One half minus one sixth minus one twelfth. What's one fifty-six Quick. There's a process. There's a formula Better have an explanation 1. 1 / 2 - 1 / 6 - 1 / 12 - 1 / 20 - 1 / 30 - 1 / 42 - 1 / 56 1 / 2 + 1 / 6 + 1 / 12 + 1 / 20 +. + 1 / 72 + 1 / 9 11 × 13 / 1 + 13 × 15 / 1 + 15 × 17 / 1 + 17 × 19 / 1 + 19 × 21 / 1 4. (1-half) × (1-third) × (1-quarter) ×. (1-one hundredth) 5. (1 + 2 / 1 + 3 / 1 + 4 / 1) × (2 / 1 + 3 / 1 + 4 / 1 + 5 / 1) × (1 + 2 / 1 + 3 / 1 + 4 / 1 + 5 / 1) × (2 / 1 + 3 / 1 + 4 / 1) seek

One half minus one sixth minus one twelfth. What's one fifty-six Quick. There's a process.
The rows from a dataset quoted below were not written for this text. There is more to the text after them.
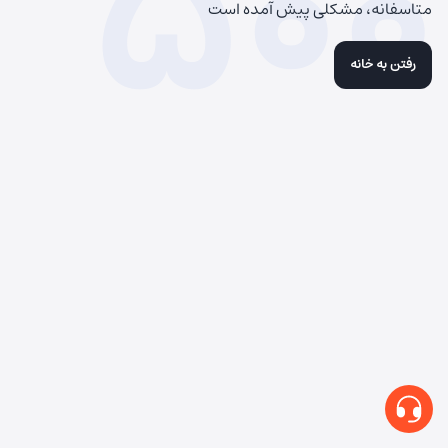
500
متاسفانه، مشکلی پیش آمده است
رفتن به خانه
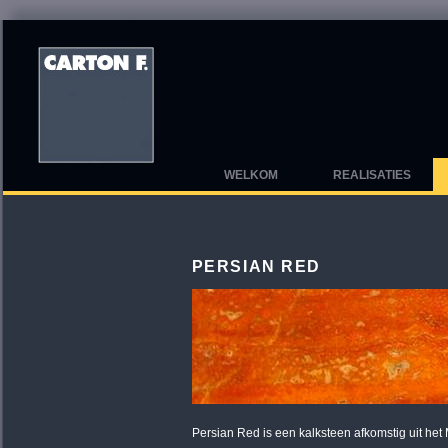
WELKOM
REALISATIES
PERSIAN RED
Persian Red is een kalksteen afkomstig uit het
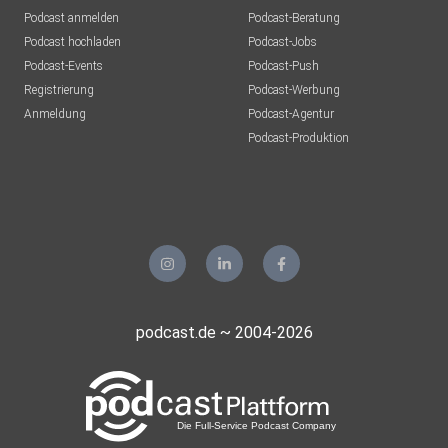
Podcast anmelden
Podcast-Beratung
Podcast hochladen
Podcast-Jobs
Podcast-Events
Podcast-Push
Die Schule brennt – Bob
Registrierung
Podcast-Werbung
Blume:https://open.spotify.com/show/7FVWqZX7BNQIkm
Anmeldung
Podcast-Agentur
P7BHfTsM
Podcast-Produktion
Ich eskalier gleich – Raphael Kirsch:
https://open.spotify.com/show/3r9TBEn8mbyBSHxBhHPZ
WB
Ich seh dich – Dirk
podcast.de ~ 2004-2026
Fiebelkorn:https://open.spotify.com/show/6yphESL5CdSS
KhFWTpHoMF
Feelings – Kurt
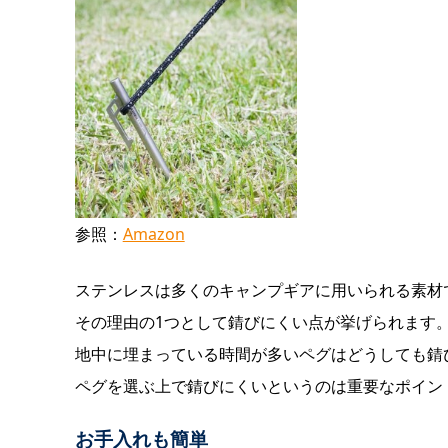
参照：
Amazon
ステンレスは多くのキャンプギアに用いられる素材
その理由の1つとして錆びにくい点が挙げられます
地中に埋まっている時間が多いペグはどうしても錆
ペグを選ぶ上で錆びにくいというのは重要なポイン
お手入れも簡単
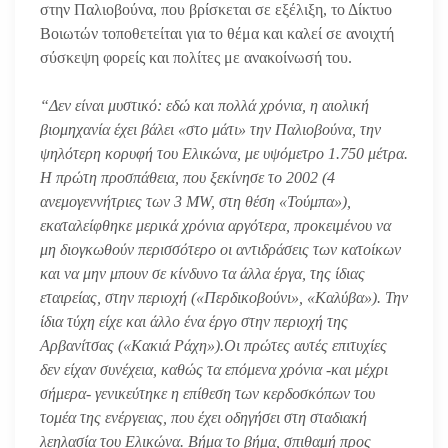
στην Παλιοβούνα, που βρίσκεται σε εξέλιξη, το Δίκτυο
Βοιωτών τοποθετείται για το θέμα και καλεί σε ανοιχτή
σύσκεψη φορείς και πολίτες με ανακοίνωσή του.
“
Δεν είναι μυστικό: εδώ και πολλά χρόνια, η αιολική
βιομηχανία έχει βάλει «στο μάτι» την Παλιοβούνα, την
ψηλότερη κορυφή του Ελικώνα, με υψόμετρο 1.750 μέτρα.
Η πρώτη προσπάθεια, που ξεκίνησε το 2002 (4
ανεμογεννήτριες των 3 MW, στη θέση «Τούμπα»),
εκαταλείφθηκε μερικά χρόνια αργότερα, προκειμένου να
μη διογκωθούν περισσότερο οι αντιδράσεις των κατοίκων
και να μην μπουν σε κίνδυνο τα άλλα έργα, της ίδιας
εταιρείας, στην περιοχή («Περδικοβούνι», «Καλύβα»). Την
ίδια τύχη είχε και άλλο ένα έργο στην περιοχή της
Αρβανίτσας («Κακιά Ράχη»).
Οι πρώτες αυτές επιτυχίες
δεν είχαν συνέχεια, καθώς τα επόμενα χρόνια -και μέχρι
σήμερα- γενικεύτηκε η επίθεση των κερδοσκόπων του
τομέα της ενέργειας, που έχει οδηγήσει στη σταδιακή
λεηλασία του Ελικώνα. Βήμα το βήμα, σπιθαμή προς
There's a formula Better have an explanation 1. 1 / 2 - 1 / 6 - 1 / 12 - 1 / 20 - 1 / 30 - 1 / 42 - 1 / 56 1 / 2 + 1 / 6 + 1 / 12 + 1 / 20 +. + 1 / 72 + 1 / 9 11 × 13 / 1 + 13 × 15 / 1 + 15 × 17 / 1 + 17 × 19 / 1 + 19 × 21 / 1 4. (1-half) × (1-third) × (1-quarter) ×. (1-one hundredth) 5. (1 + 2 / 1 + 3 / 1 + 4 / 1) × (2 / 1 + 3 / 1 + 4 / 1 + 5 / 1) × (1 + 2 / 1 + 3 / 1 + 4 / 1 + 5 / 1) × (2 / 1 + 3 / 1 + 4 / 1) seek

1. Original formula = 1 / 2 - (1 / 2-1 / 3) - (1 / 3-1 / 4) - (1 / 4-1 / 5) - (1 / 5-1 / 6) - (1 / 6-1 / 7) - (1 / 7-1 / 8) = 1 / 82, original formula = 1 / 2 + (1 / 2-1 / 3) + (1 / 3-1 / 4) + (1 / 4-1 / 5) + (1 / 5-1 / 6) + (1 / 6-1 / 7) + (1 / 7-1 / 8) = 1 / 2 + 1 / 2-1 / 8 = 7 / 83, original formula = 1 / 2 [(...)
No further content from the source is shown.